While my friends Mark Bennett, Michael, Grits, and the entire staff of the Houston Chronicle have been whole-heartedly heralding Dallas District Attorney Craig Watkins as the second-coming when it comes to prosecutors, one my readers, Qeenie pointed out this story from Wednesday's edition of the Dallas Morning News. Not surprisingly (as Qeenie pointed out), the Chronicle has yet to pick up this story. Go figure.
During the love-affair that the media and others have had with Mr. Watkins, there has been quite a bit of coverage on him. From his discovery of the safe with Jack Ruby memorabilia to his strong support of a Conviction Integrity Unit to his suggestion of felony charges against prosecutors who withhold Brady material, Watkins has certainly become a Media Darling in a world where people typically don't like prosecutors.
So why does everybody love Craig Watkins so much, even though he's a prosecutor?
Well, uh, it could be argued that it doesn't seem like he's showing much interest in prosecuting -- at least not much interest in prosecuting anybody other than other prosecutors.
My big concern about Watkins has always been that, at some point, he needs to go back to prosecuting people. Although the community of victims of crimes (either violent or non-violent) may be much smaller than the media pundits who are loudly singing his praises on 60 Minutes, I've yet to see Watkins taking a strong-stance on crime. True, a heart-felt "thanks" for your strong victim's advocacy probably won't land you on national TV, but that's the job that prosecutors sign on to do.
In other words, being a Media Darling is all fine and good, but there's a hell of a lot more to the job of District Attorney than just having good PR skills.
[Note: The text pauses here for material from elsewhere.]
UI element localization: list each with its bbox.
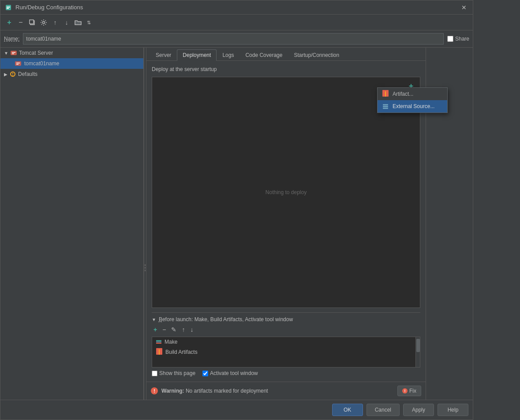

Although the District Attorney should be trusted, that doesn't necessarily mean that he has to be loved. Bad news, Mr. Watkins, but you're going to be ticking some people off during your tenure. You might as well get used to it.
This incident with accepting and (even worse) soliciting gifts from corporate sponsors and the members of the Defense Bar for gifts (and I mean nice gifts) to be handed out to the prosecutors breaks the law, and Watkins should have known that. Public servants can't accept gifts over $50 in value from anyone that they aren't personal friends with.
There has been several occasions during my career where victims of crime have given me a card with a gift certificate at the close of trial. I always keep the card and then return the gift certificate. That's just the way the law works. And really, that's the way the law should work.
In my opinion, Watkins just needs to get back to the job of being a prosecutor and stop trying so hard to be universally loved.